People involved in AT now have both internal responsibilities to their firm and its profitability and external responsibilities to ensure the safe operation of their systems. What’s problematic is that there are many different, and often competing, views on what the responsibilities are or should be in AT.
AT is an interdisciplinary endeavor requiring the input of traders, computer engineers, and quants. Each of these disciplines has its own perspective. Traders, for example, often take seriously their principal function and obligation to maintain orderly markets. Computer engineers have their own codes which require avoidance of unsafe practices and fail-safe design. (These concepts are most often embedded within the topic of software quality.) Responsibilities in quantitative analysis revolve around staying within the strategic bounds defined in exchange rules and government regulation and, furthermore, are largely thought to be superseded by adherence to mathematical truth.

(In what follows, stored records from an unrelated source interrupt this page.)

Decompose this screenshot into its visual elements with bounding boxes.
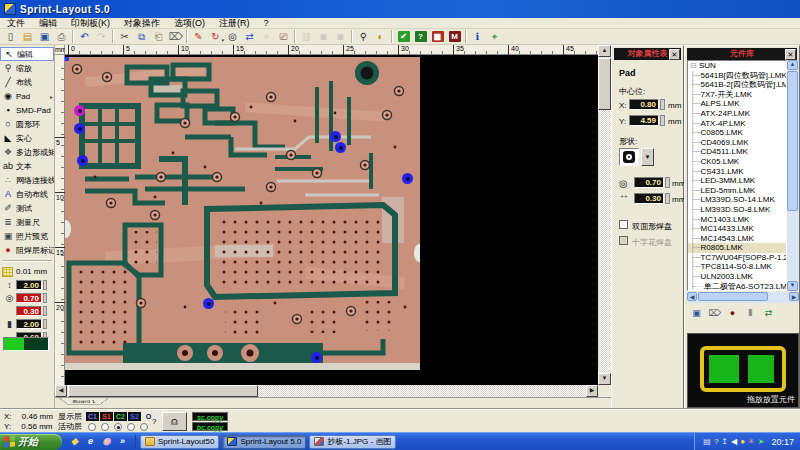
- pad-outer-width[interactable]: ◎0.70: [0, 291, 54, 304]
- library-item[interactable]: ├┄CK05.LMK: [688, 157, 786, 167]
- library-item[interactable]: ├┄CD4069.LMK: [688, 138, 786, 148]
- sc-copy-badge[interactable]: sc.copy: [192, 412, 228, 421]
- pad-drill-spinner[interactable]: [665, 193, 670, 204]
- tool-connections[interactable]: ∴网络连接线: [0, 173, 54, 187]
- tray-net-icon[interactable]: ➤: [758, 434, 765, 450]
- tool-circle[interactable]: ○圆形环: [0, 117, 54, 131]
- more-chevron-icon[interactable]: »: [116, 435, 129, 448]
- y-spinner[interactable]: [660, 115, 665, 126]
- lib-delete-icon[interactable]: ⌦: [707, 306, 722, 320]
- smd-width-value[interactable]: 2.00: [16, 319, 42, 329]
- cut-icon[interactable]: ✂: [116, 30, 133, 44]
- library-item[interactable]: ├┄MC14543.LMK: [688, 234, 786, 244]
- menu-item-3[interactable]: 对象操作: [117, 18, 167, 29]
- library-item[interactable]: ├┄TPC8114-S0-8.LMK: [688, 262, 786, 272]
- zoom-icon[interactable]: ⚲: [355, 30, 372, 44]
- library-vertical-scrollbar[interactable]: ▲ ▼: [787, 60, 799, 291]
- pad-outer-spinner[interactable]: [665, 177, 670, 188]
- y-value-field[interactable]: 4.59: [629, 115, 659, 126]
- open-icon[interactable]: ▤: [19, 30, 36, 44]
- tray-keyboard-icon[interactable]: ▤: [703, 434, 711, 450]
- library-item[interactable]: ├┄LED-3MM.LMK: [688, 176, 786, 186]
- print-icon[interactable]: ⎙: [53, 30, 70, 44]
- x-value-field[interactable]: 0.80: [629, 99, 659, 110]
- active-layer-radio-O[interactable]: [140, 423, 148, 431]
- pad-drill-field[interactable]: 0.30: [634, 193, 664, 204]
- library-list[interactable]: ⊟ SUN ├┄5641B[四位数码管].LMK ├┄5641B-2[四位数码管…: [687, 60, 787, 291]
- close-icon[interactable]: ✕: [669, 49, 680, 60]
- ie-icon[interactable]: e: [84, 435, 97, 448]
- bc-copy-badge[interactable]: bc.copy: [192, 422, 228, 431]
- shape-dropdown[interactable]: ▼: [641, 148, 654, 166]
- library-item[interactable]: ├┄ULN2003.LMK: [688, 272, 786, 282]
- pad-outer-width-value[interactable]: 0.70: [16, 293, 42, 303]
- tool-pad[interactable]: ◉Pad▸: [0, 89, 54, 103]
- placed-pad[interactable]: [311, 352, 322, 363]
- smd-width[interactable]: ▮2.00: [0, 317, 54, 330]
- layer-help[interactable]: ?: [152, 417, 156, 427]
- scroll-up-icon[interactable]: ▲: [598, 45, 611, 57]
- track-width-value[interactable]: 2.00: [16, 280, 42, 290]
- library-item[interactable]: ├┄CS431.LMK: [688, 167, 786, 177]
- track-width-spinner[interactable]: [43, 280, 47, 290]
- solder-side-icon[interactable]: ⎚: [275, 30, 292, 44]
- thermal-pad-checkbox[interactable]: [619, 236, 628, 245]
- board-check-icon[interactable]: ✔: [395, 30, 412, 44]
- layer-color-strip[interactable]: [3, 337, 49, 351]
- vscroll-thumb[interactable]: [598, 58, 611, 110]
- library-item[interactable]: ├┄MC14433.LMK: [688, 224, 786, 234]
- library-root[interactable]: ⊟ SUN: [688, 61, 786, 71]
- pad-drill-width-spinner[interactable]: [43, 306, 47, 316]
- board-canvas[interactable]: [65, 55, 598, 385]
- footprint-button[interactable]: ⍝: [162, 412, 187, 431]
- tool-photo[interactable]: ▣照片预览: [0, 229, 54, 243]
- info-icon[interactable]: ℹ: [469, 30, 486, 44]
- library-item[interactable]: ├┄ATX-4P.LMK: [688, 119, 786, 129]
- lib-refresh-icon[interactable]: ⇄: [761, 306, 776, 320]
- library-item[interactable]: ├┄5641B[四位数码管].LMK: [688, 71, 786, 81]
- tray-update-icon[interactable]: ↥: [721, 434, 728, 450]
- rotate-icon[interactable]: ↻▾: [207, 30, 224, 44]
- scroll-down-icon[interactable]: ▼: [598, 373, 611, 385]
- active-layer-radio-S1[interactable]: [101, 423, 109, 431]
- placed-pad[interactable]: [74, 105, 85, 116]
- search-binoculars-icon[interactable]: ◎: [224, 30, 241, 44]
- task-button[interactable]: 抄板-1.JPG - 画图: [309, 435, 396, 449]
- canvas-horizontal-scrollbar[interactable]: ◀ ▶: [55, 385, 598, 397]
- tool-track[interactable]: ╱布线: [0, 75, 54, 89]
- placed-pad[interactable]: [77, 155, 88, 166]
- goto-icon[interactable]: ⌖: [486, 30, 503, 44]
- photo-view-icon[interactable]: ◐: [372, 30, 389, 44]
- layer-badge-C2[interactable]: C2: [114, 412, 127, 421]
- pad-drill-width-value[interactable]: 0.30: [16, 306, 42, 316]
- track-width[interactable]: ↕2.00: [0, 278, 54, 291]
- canvas-vertical-scrollbar[interactable]: ▲ ▼: [598, 45, 611, 385]
- active-layer-radio-C1[interactable]: [88, 423, 96, 431]
- mirror-icon[interactable]: ⇄: [241, 30, 258, 44]
- board-tab[interactable]: Board 1: [59, 398, 109, 404]
- library-item[interactable]: ├┄MC1403.LMK: [688, 215, 786, 225]
- tool-polygon[interactable]: ❖多边形或矩形: [0, 145, 54, 159]
- library-horizontal-scrollbar[interactable]: ◀ ▶: [687, 292, 799, 303]
- lib-vscroll-thumb[interactable]: [787, 71, 798, 211]
- lib-hscroll-thumb[interactable]: [698, 292, 768, 301]
- tray-help-icon[interactable]: ?: [714, 434, 718, 450]
- delete-icon[interactable]: ⌦: [167, 30, 184, 44]
- tool-smd-pad[interactable]: ▪SMD-Pad: [0, 103, 54, 117]
- lib-save-icon[interactable]: ▣: [689, 306, 704, 320]
- undo-icon[interactable]: ↶: [76, 30, 93, 44]
- grid-setting[interactable]: 0.01 mm: [0, 265, 54, 278]
- close-icon[interactable]: ✕: [785, 49, 796, 60]
- start-button[interactable]: 开始: [0, 434, 62, 450]
- lib-list-icon[interactable]: ⫴: [743, 306, 758, 320]
- scroll-left-icon[interactable]: ◀: [55, 385, 67, 397]
- save-icon[interactable]: ▣: [36, 30, 53, 44]
- tool-measure[interactable]: ≣测量尺: [0, 215, 54, 229]
- tool-zoom[interactable]: ⚲缩放: [0, 61, 54, 75]
- tool-zone[interactable]: ◣实心: [0, 131, 54, 145]
- drc-icon[interactable]: ▦: [429, 30, 446, 44]
- hscroll-thumb[interactable]: [68, 385, 258, 397]
- layer-badge-S1[interactable]: S1: [100, 412, 113, 421]
- layer-badge-S2[interactable]: S2: [128, 412, 141, 421]
- placed-pad[interactable]: [74, 123, 85, 134]
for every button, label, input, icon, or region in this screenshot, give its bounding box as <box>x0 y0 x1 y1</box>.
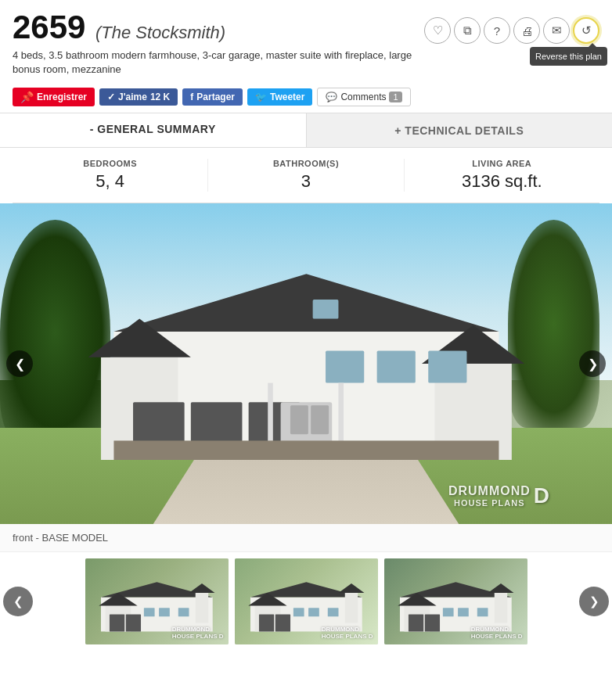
email-button[interactable]: ✉ <box>543 17 570 44</box>
share-button[interactable]: f Partager <box>182 88 243 106</box>
pinterest-button[interactable]: 📌 Enregistrer <box>13 88 95 106</box>
svg-rect-47 <box>443 608 454 617</box>
spec-living-area-value: 3136 sq.ft. <box>405 171 599 192</box>
house-scene: DRUMMOND HOUSE PLANS D <box>0 203 612 524</box>
comments-count: 1 <box>389 92 401 102</box>
tweet-icon: 🐦 <box>255 92 267 102</box>
spec-bathrooms: BATHROOM(S) 3 <box>207 159 403 192</box>
reverse-button[interactable]: ↺ <box>573 17 599 44</box>
plan-number: 2659 <box>13 9 85 45</box>
plan-description: 4 beds, 3.5 bathroom modern farmhouse, 3… <box>13 48 424 77</box>
svg-rect-23 <box>110 615 124 632</box>
svg-rect-26 <box>159 608 170 617</box>
svg-rect-36 <box>293 608 304 617</box>
like-button[interactable]: ✓ J'aime 12 K <box>99 88 178 106</box>
svg-rect-48 <box>458 608 469 617</box>
svg-marker-29 <box>189 583 214 593</box>
title-block: 2659 (The Stocksmith) 4 beds, 3.5 bathro… <box>13 11 424 77</box>
svg-rect-14 <box>290 406 308 435</box>
house-svg <box>49 267 563 460</box>
tab-general[interactable]: - GENERAL SUMMARY <box>0 113 306 147</box>
like-label: J'aime <box>118 92 147 102</box>
svg-rect-34 <box>259 615 274 632</box>
drummond-logo: DRUMMOND HOUSE PLANS D <box>448 483 549 508</box>
thumbnails-next-button[interactable]: ❯ <box>579 587 609 616</box>
thumb-bg-1: DRUMMONDHOUSE PLANS D <box>85 558 229 644</box>
print-button[interactable]: 🖨 <box>513 17 540 44</box>
thumb-logo-3: DRUMMONDHOUSE PLANS D <box>471 626 523 640</box>
icon-bar: ♡ ⧉ ? 🖨 ✉ ↺ Reverse this plan <box>424 17 599 44</box>
svg-rect-35 <box>275 615 290 632</box>
spec-living-area: LIVING AREA 3136 sq.ft. <box>404 159 599 192</box>
spec-bedrooms-label: BEDROOMS <box>13 159 207 168</box>
svg-rect-49 <box>477 608 488 617</box>
plan-name: (The Stocksmith) <box>95 23 225 42</box>
share-icon: f <box>190 92 193 102</box>
prev-image-button[interactable]: ❮ <box>6 350 33 377</box>
reverse-tooltip: Reverse this plan <box>530 47 607 66</box>
tweet-button[interactable]: 🐦 Tweeter <box>247 88 312 106</box>
spec-bathrooms-label: BATHROOM(S) <box>208 159 403 168</box>
comments-button[interactable]: 💬 Comments 1 <box>317 88 410 106</box>
svg-marker-1 <box>113 275 499 332</box>
share-label: Partager <box>196 92 235 102</box>
thumb-bg-3: DRUMMONDHOUSE PLANS D <box>384 558 527 644</box>
thumb-logo-2: DRUMMONDHOUSE PLANS D <box>322 626 373 640</box>
svg-rect-28 <box>195 593 207 623</box>
pinterest-icon: 📌 <box>20 91 34 103</box>
svg-rect-50 <box>494 593 506 623</box>
next-image-button[interactable]: ❯ <box>579 350 606 377</box>
svg-rect-27 <box>178 608 189 617</box>
svg-rect-24 <box>125 615 140 632</box>
reverse-wrapper: ↺ Reverse this plan <box>573 17 599 44</box>
thumbnails-row: ❮ DRUMMONDHOUSE PLANS D <box>0 552 612 651</box>
help-button[interactable]: ? <box>484 17 510 44</box>
tabs-bar: - GENERAL SUMMARY + TECHNICAL DETAILS <box>0 113 612 148</box>
tweet-label: Tweeter <box>270 92 304 102</box>
svg-rect-37 <box>308 608 319 617</box>
thumbnail-2[interactable]: DRUMMONDHOUSE PLANS D <box>235 558 378 644</box>
comments-icon: 💬 <box>326 92 337 102</box>
social-bar: 📌 Enregistrer ✓ J'aime 12 K f Partager 🐦… <box>0 81 612 113</box>
thumbnail-1[interactable]: DRUMMONDHOUSE PLANS D <box>85 558 229 644</box>
svg-rect-25 <box>144 608 155 617</box>
svg-rect-45 <box>409 615 423 632</box>
specs-row: BEDROOMS 5, 4 BATHROOM(S) 3 LIVING AREA … <box>13 148 599 203</box>
thumb-bg-2: DRUMMONDHOUSE PLANS D <box>235 558 378 644</box>
spec-living-area-label: LIVING AREA <box>405 159 599 168</box>
thumb-logo-1: DRUMMONDHOUSE PLANS D <box>172 626 224 640</box>
svg-rect-46 <box>424 615 439 632</box>
thumbnails-prev-button[interactable]: ❮ <box>3 587 33 616</box>
like-checkmark: ✓ <box>107 92 115 102</box>
spec-bedrooms-value: 5, 4 <box>13 171 207 192</box>
thumbnails-list: DRUMMONDHOUSE PLANS D DRUMMON <box>36 558 576 644</box>
spec-bedrooms: BEDROOMS 5, 4 <box>13 159 207 192</box>
svg-rect-12 <box>428 351 466 383</box>
svg-rect-39 <box>344 593 357 623</box>
main-image: DRUMMOND HOUSE PLANS D ❮ ❯ <box>0 203 612 524</box>
svg-marker-40 <box>338 583 364 593</box>
svg-rect-9 <box>312 300 338 319</box>
image-caption: front - BASE MODEL <box>0 524 612 552</box>
svg-rect-15 <box>311 406 329 435</box>
svg-rect-18 <box>113 441 499 461</box>
copy-button[interactable]: ⧉ <box>454 17 481 44</box>
heart-button[interactable]: ♡ <box>424 17 451 44</box>
spec-bathrooms-value: 3 <box>208 171 403 192</box>
svg-rect-10 <box>326 351 364 383</box>
svg-rect-11 <box>376 351 415 383</box>
like-count: 12 K <box>150 92 170 102</box>
tab-technical[interactable]: + TECHNICAL DETAILS <box>307 113 613 147</box>
main-image-container: DRUMMOND HOUSE PLANS D ❮ ❯ <box>0 203 612 524</box>
header: 2659 (The Stocksmith) 4 beds, 3.5 bathro… <box>0 0 612 81</box>
thumbnail-3[interactable]: DRUMMONDHOUSE PLANS D <box>384 558 527 644</box>
svg-marker-51 <box>488 583 513 593</box>
pinterest-label: Enregistrer <box>37 92 87 102</box>
svg-rect-38 <box>327 608 338 617</box>
comments-label: Comments <box>340 92 386 102</box>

Additional perspectives are added to the AT sphere by people and organizations outside the AT firm as well. The exchanges have their perspectives, and certainly, as do people in different parts of the world. The following figure shows the perspectives involved in AT:
These perspectives may sometimes be in conflict with each other. Thus, different AT firms may recognize different responsibilities based upon the internal political dominance of one profession. No framework exists in AT that considers cross-disciplinary responsibilities of safety to those who might be harmed—external market participants and society. The new discussion needs to focus on organizational responsibilities. Likewise, as the global trading network spans multiple AT firms, exchanges and countries, it is important also to consider the industry-wide obligations to create confidence in financial markets and their sustainability. The profitability of any individual firm cannot be more important than the safety of the global trading mechanism.